Segment Open

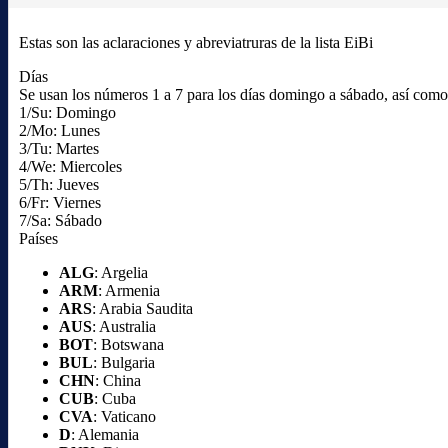
Estas son las aclaraciones y abreviatruras de la lista EiBi
Días
Se usan los números 1 a 7 para los días domingo a sábado, así como l
1/Su: Domingo
2/Mo: Lunes
3/Tu: Martes
4/We: Miercoles
5/Th: Jueves
6/Fr: Viernes
7/Sa: Sábado
Países
ALG
: Argelia
ARM
: Armenia
ARS
: Arabia Saudita
AUS
: Australia
BOT
: Botswana
BUL
: Bulgaria
CHN
: China
CUB
: Cuba
CVA
: Vaticano
D
: Alemania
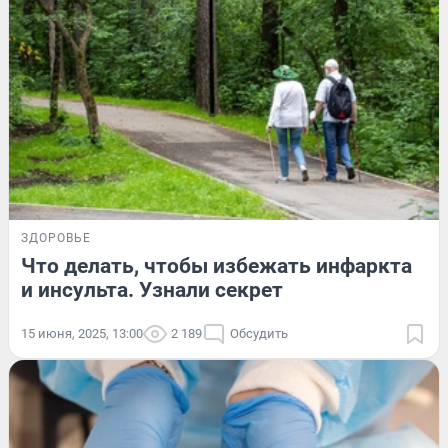
ЗДОРОВЬЕ
Что делать, чтобы избежать инфаркта
и инсульта. Узнали секрет
15 июня, 2025, 13:00
2 189
Обсудить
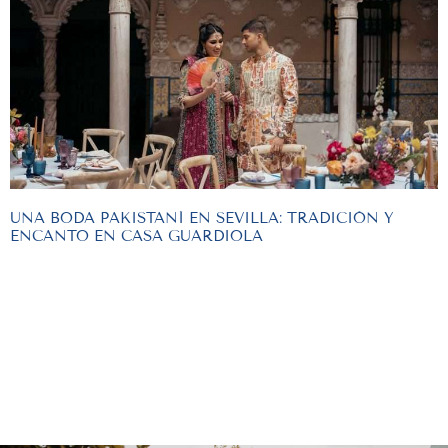
UNA BODA PAKISTANÍ EN SEVILLA: TRADICIÓN Y
ENCANTO EN CASA GUARDIOLA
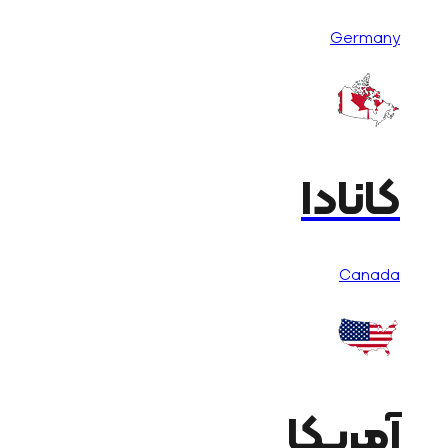
Germany
کانادا
Canada
آمریکا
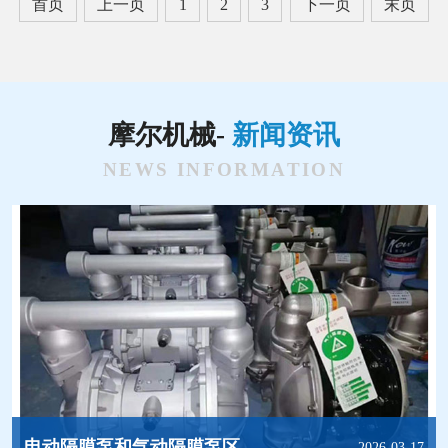
首页
上一页
1
2
3
下一页
末页
摩尔机械-
新闻资讯
NEWS INFORMATION
电动隔膜泵和气动隔膜泵区别有哪些?
2026-03-17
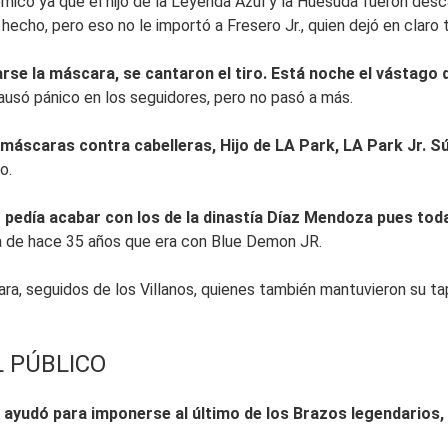
lémico ya que el hijo de la Leyenda Azul y la Huesuda fueron des
hecho, pero eso no le importó a Fresero Jr., quien dejó en claro t
arse la máscara, se cantaron el tiro. Está noche el vástago
ausó pánico en los seguidores, pero no pasó a más.
 máscaras contra cabelleras, Hijo de LA Park, LA Park Jr. Súp
o.
pedía acabar con los de la dinastía Díaz Mendoza pues toda
ha de hace 35 años que era con Blue Demon JR.
ara, seguidos de los Villanos, quienes también mantuvieron su ta
L PÚBLICO
ayudó para imponerse al último de los Brazos legendarios,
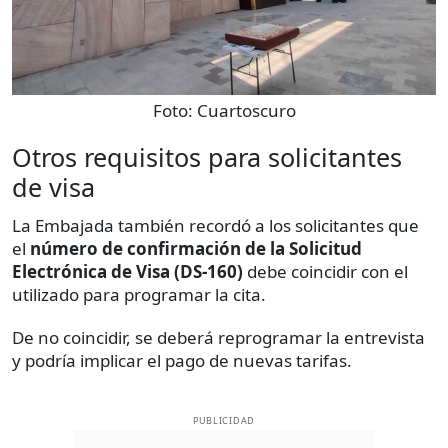
Foto:
Cuartoscuro
Otros requisitos para solicitantes
de visa
La Embajada también recordó a los solicitantes que
el
número de confirmación de la Solicitud
Electrónica de Visa (DS-160)
debe coincidir con el
utilizado para programar la cita.
De no coincidir, se deberá reprogramar la entrevista
y podría implicar el pago de nuevas tarifas.
PUBLICIDAD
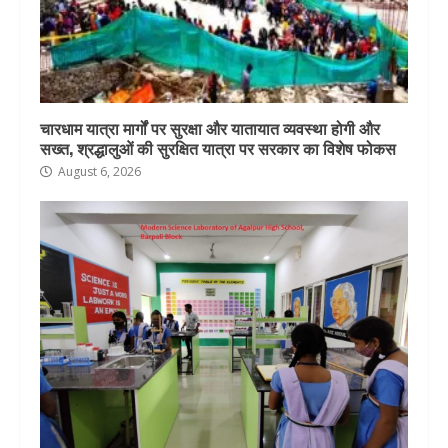
चारधाम यात्रा मार्गों पर सुरक्षा और यातायात व्यवस्था होगी और
सख्त, श्रद्धालुओं की सुरक्षित यात्रा पर सरकार का विशेष फोकस
August 6, 2026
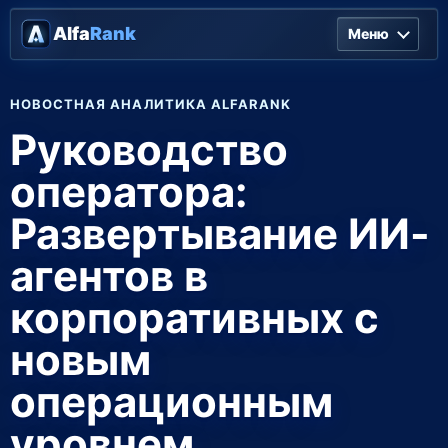
Alfa
Rank
Меню
НОВОСТНАЯ АНАЛИТИКА ALFARANK
Руководство
оператора:
Развертывание ИИ-
агентов в
корпоративных с
новым
операционным
уровнем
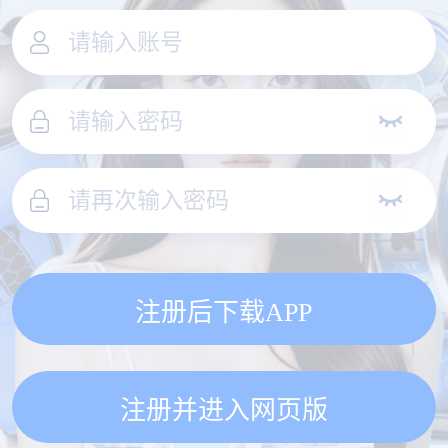
注册后下载APP
注册并进入网页版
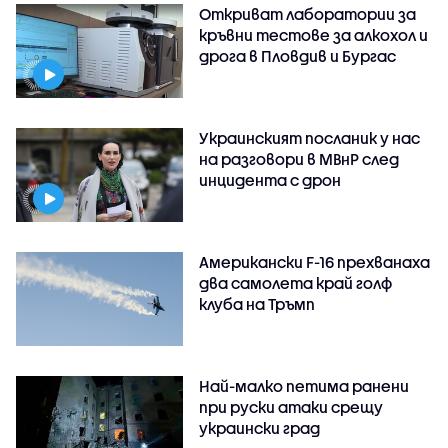
Откриват лаборатории за
кръвни тестове за алкохол и
дрога в Пловдив и Бургас
Украинският посланик у нас
на разговори в МВнР след
инцидента с дрон
Американски F-16 прехванаха
два самолета край голф
клуба на Тръмп
Най-малко петима ранени
при руски атаки срещу
украински град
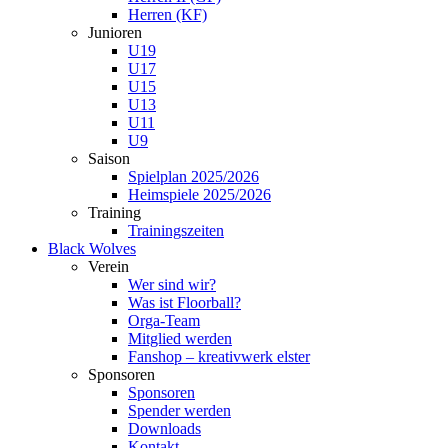
Herren (KF)
Junioren
U19
U17
U15
U13
U11
U9
Saison
Spielplan 2025/2026
Heimspiele 2025/2026
Training
Trainingszeiten
Black Wolves
Verein
Wer sind wir?
Was ist Floorball?
Orga-Team
Mitglied werden
Fanshop – kreativwerk elster
Sponsoren
Sponsoren
Spender werden
Downloads
Kontakt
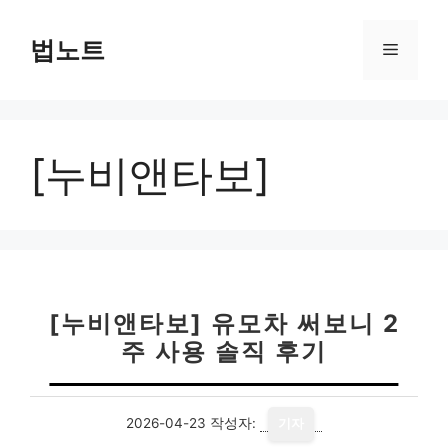
컨
텐
법노트
메
츠
로
뉴
건
너
[누비앤타보]
뛰
기
[누비앤타보] 유모차 써보니 2
주 사용 솔직 후기
2026-04-23
작성자:
기자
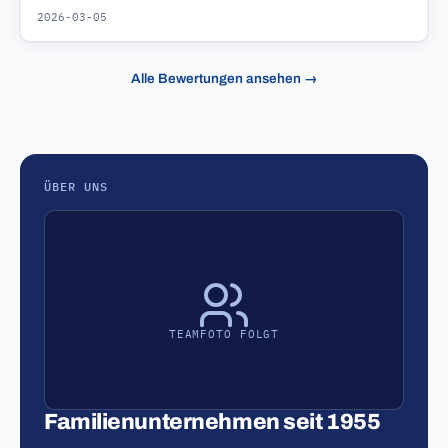
2026-03-05
Alle Bewertungen ansehen →
ÜBER UNS
TEAMFOTO FOLGT
Familienunternehmen seit 1955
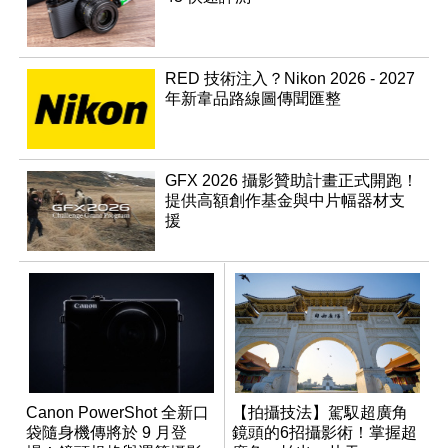
RED 技術注入？Nikon 2026 - 2027
年新韋品路線圖傳聞匯整
GFX 2026 攝影贊助計畫正式開跑！
提供高額創作基金與中片幅器材支
援
Canon PowerShot 全新口
【拍攝技法】駕馭超廣角
袋隨身機傳將於 9 月登
鏡頭的6招攝影術！掌握超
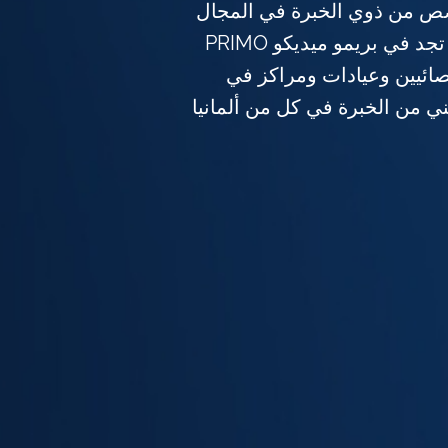
 من ذوي الخبرة في المجال
الطبي علاج السل؟ سوف تجد في بريمو ميديكو PRIMO
ء أخصائيين وعيادات ومراكز في
 من الخبرة في كل من ألمانيا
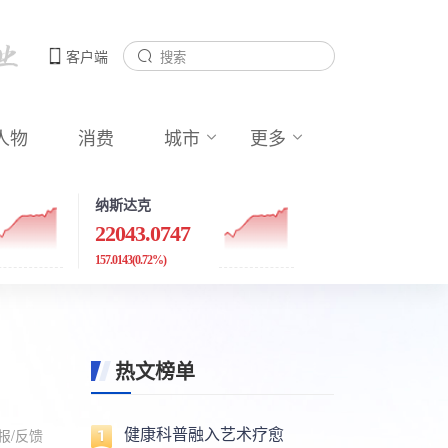
客户端
人物
消费
城市
更多
纳斯达克
22043.0747
157.0143
(0.72%)
热文榜单
健康科普融入艺术疗愈
报/反馈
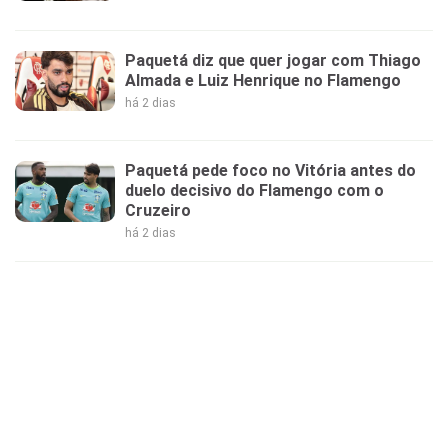
Paquetá diz que quer jogar com Thiago
Almada e Luiz Henrique no Flamengo
há 2 dias
Paquetá pede foco no Vitória antes do
duelo decisivo do Flamengo com o
Cruzeiro
há 2 dias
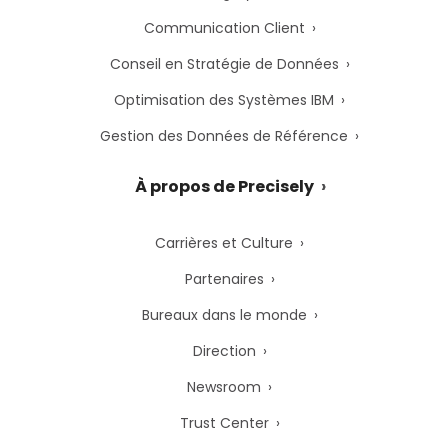
Communication Client
Conseil en Stratégie de Données
Optimisation des Systèmes IBM
Gestion des Données de Référence
À propos de Precisely
Carrières et Culture
Partenaires
Bureaux dans le monde
Direction
Newsroom
Trust Center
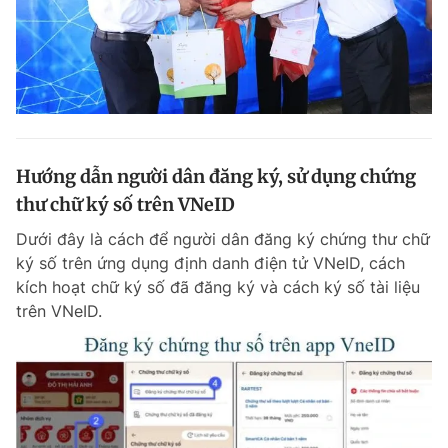
Hướng dẫn người dân đăng ký, sử dụng chứng
thư chữ ký số trên VNeID
Dưới đây là cách để người dân đăng ký chứng thư chữ
ký số trên ứng dụng định danh điện tử VNeID, cách
kích hoạt chữ ký số đã đăng ký và cách ký số tài liệu
trên VNeID.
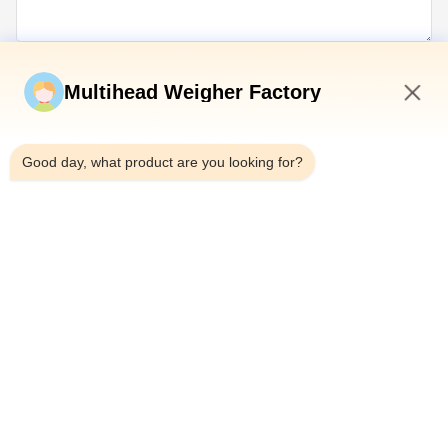
Soumettez maintenant
Multihead Weigher Factory
8:43 PM
Good day, what product are you looking for?
Télégramme：0086-18923335619
E-mail：sales@toupack.com
À PROPOS DE NOUS
Profil de l'entreprise
Visite de l'usine
Contrôle de la qualité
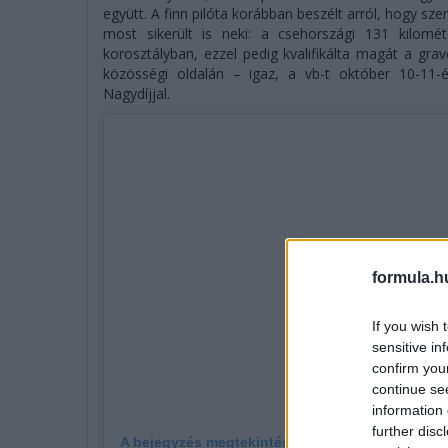
együtt. A finn pilóta korábban beszélt arról, hogy sz
most sikerült is neki: a csehországi 131 kilomé
korosztályban, ezzel pedig kvalifikálta magát a gra
közösségi oldalán – igaz, a vb-t október 10-11-é
Nagydíjjal.
formula.h
If you wish 
sensitive in
confirm you
continue se
information 
further disc
A bejegyzés megtekintése az Instagramon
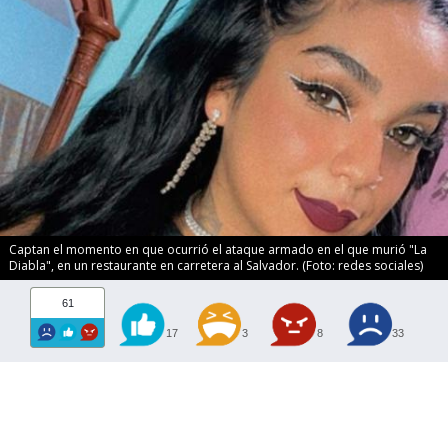
Captan el momento en que ocurrió el ataque armado en el que murió "La
Diabla", en un restaurante en carretera al Salvador. (Foto: redes sociales)
61
17
3
8
33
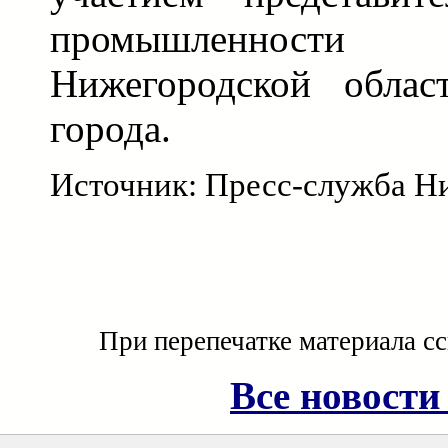
промышленности
Нижегородской обла
города.
Источник: Пресс-служба Н
При перепечатке материала с
Все новости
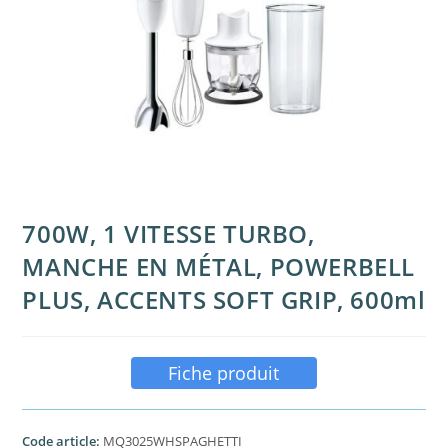
700W, 1 VITESSE TURBO,
MANCHE EN MÉTAL, POWERBELL
PLUS, ACCENTS SOFT GRIP, 600ml
Fiche produit
Code article:
MQ3025WHSPAGHETTI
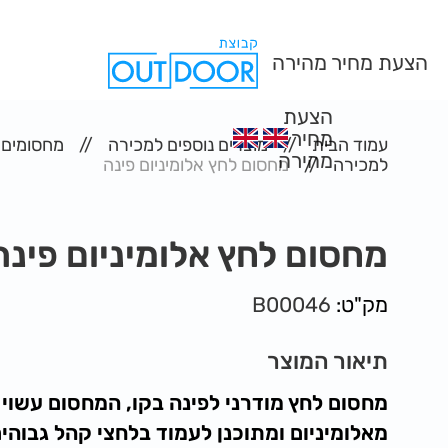
הצעת מחיר מהירה
הצעת
מחיר
עמוד הבית
מוצרים נוספים למכירה
מחסומים
מהירה
למכירה
מחסום לחץ אלומיניום פינה
מחסום לחץ אלומיניום פינה
מק"ט:
B00046
תיאור המוצר
מחסום לחץ מודרני לפינה בקו, המחסום עשוי
מאלומיניום ומתוכנן לעמוד בלחצי קהל גבוהים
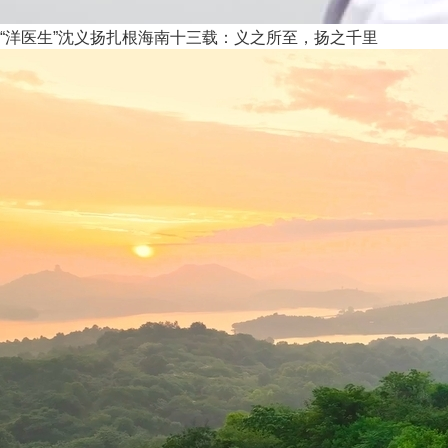
“洋医生”沈义扬扎根海南十三载：义之所至，扬之千里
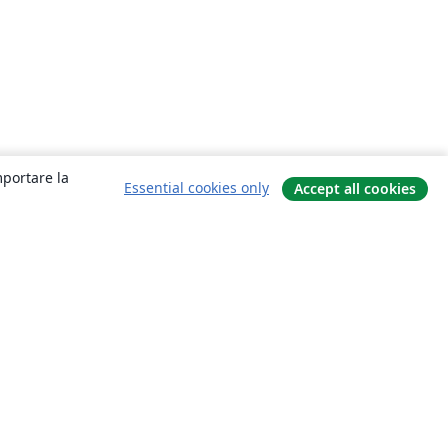
mportare la
Essential cookies only
Accept all cookies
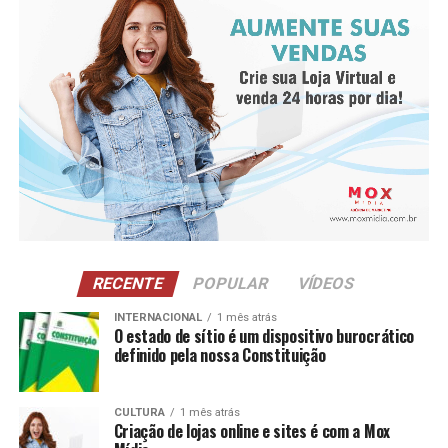
conquistada pela empresa desde 2023.
RECENTE
POPULAR
VÍDEOS
INTERNACIONAL
1 mês atrás
O estado de sítio é um dispositivo burocrático
definido pela nossa Constituição
Entre os principais resultados da concessionária está a
CULTURA
1 mês atrás
Criação de lojas online e sites é com a Mox
redução de 16% na captação de água de poço na loja de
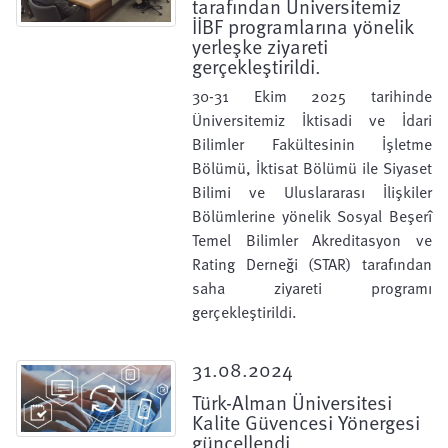
tarafından Üniversitemiz
İİBF programlarına yönelik
yerleşke ziyareti
gerçekleştirildi.
30-31 Ekim 2025 tarihinde
Üniversitemiz İktisadi ve İdari
Bilimler Fakültesinin İşletme
Bölümü, İktisat Bölümü ile Siyaset
Bilimi ve Uluslararası İlişkiler
Bölümlerine yönelik Sosyal Beşerî
Temel Bilimler Akreditasyon ve
Rating Derneği (STAR) tarafından
saha ziyareti programı
gerçekleştirildi.
31.08.2024
Türk-Alman Üniversitesi
Kalite Güvencesi Yönergesi
güncellendi.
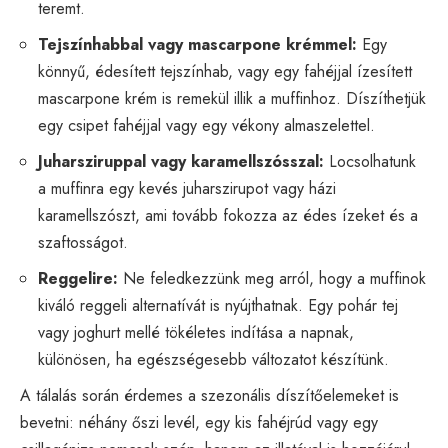
teremt.
Tejszínhabbal vagy mascarpone krémmel:
Egy
könnyű, édesített tejszínhab, vagy egy fahéjjal ízesített
mascarpone krém is remekül illik a muffinhoz. Díszíthetjük
egy csipet fahéjjal vagy egy vékony almaszelettel.
Juharsziruppal vagy karamellszósszal:
Locsolhatunk
a muffinra egy kevés juharszirupot vagy házi
karamellszószt, ami tovább fokozza az édes ízeket és a
szaftosságot.
Reggelire:
Ne feledkezzünk meg arról, hogy a muffinok
kiváló reggeli alternatívát is nyújthatnak. Egy pohár tej
vagy joghurt mellé tökéletes indítása a napnak,
különösen, ha egészségesebb változatot készítünk.
A tálalás során érdemes a szezonális díszítőelemeket is
bevetni: néhány őszi levél, egy kis fahéjrúd vagy egy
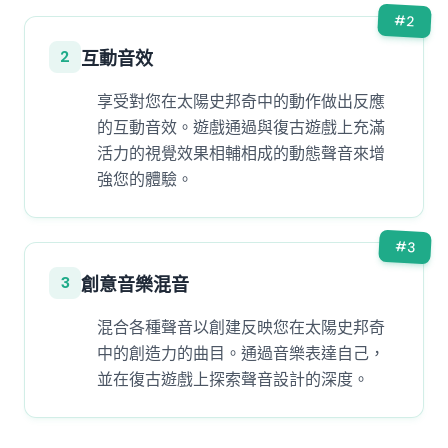
#
2
2
互動音效
享受對您在太陽史邦奇中的動作做出反應
的互動音效。遊戲通過與復古遊戲上充滿
活力的視覺效果相輔相成的動態聲音來增
強您的體驗。
#
3
3
創意音樂混音
混合各種聲音以創建反映您在太陽史邦奇
中的創造力的曲目。通過音樂表達自己，
並在復古遊戲上探索聲音設計的深度。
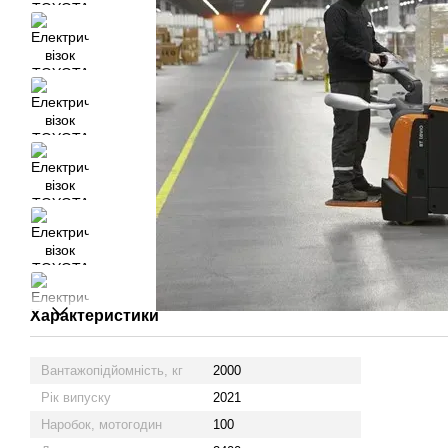
Характеристики
Вантажопідйомність, кг
2000
Рік випуску
2021
Наробок, мотогодин
100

Segment Closed

EXERCISE DETAILS:
Copy only the lines above from the one containing "thư chữ ký số trên VNeID" through the one containing "Télégramme：0086-18923335619", both included. Leave out the pictures.

ANSWER SPACE:
thư chữ ký số trên VNeID
Dưới đây là cách để người dân đăng ký chứng thư chữ
ký số trên ứng dụng định danh điện tử VNeID, cách
kích hoạt chữ ký số đã đăng ký và cách ký số tài liệu
trên VNeID.
Soumettez maintenant
Multihead Weigher Factory
8:43 PM
Good day, what product are you looking for?
Télégramme：0086-18923335619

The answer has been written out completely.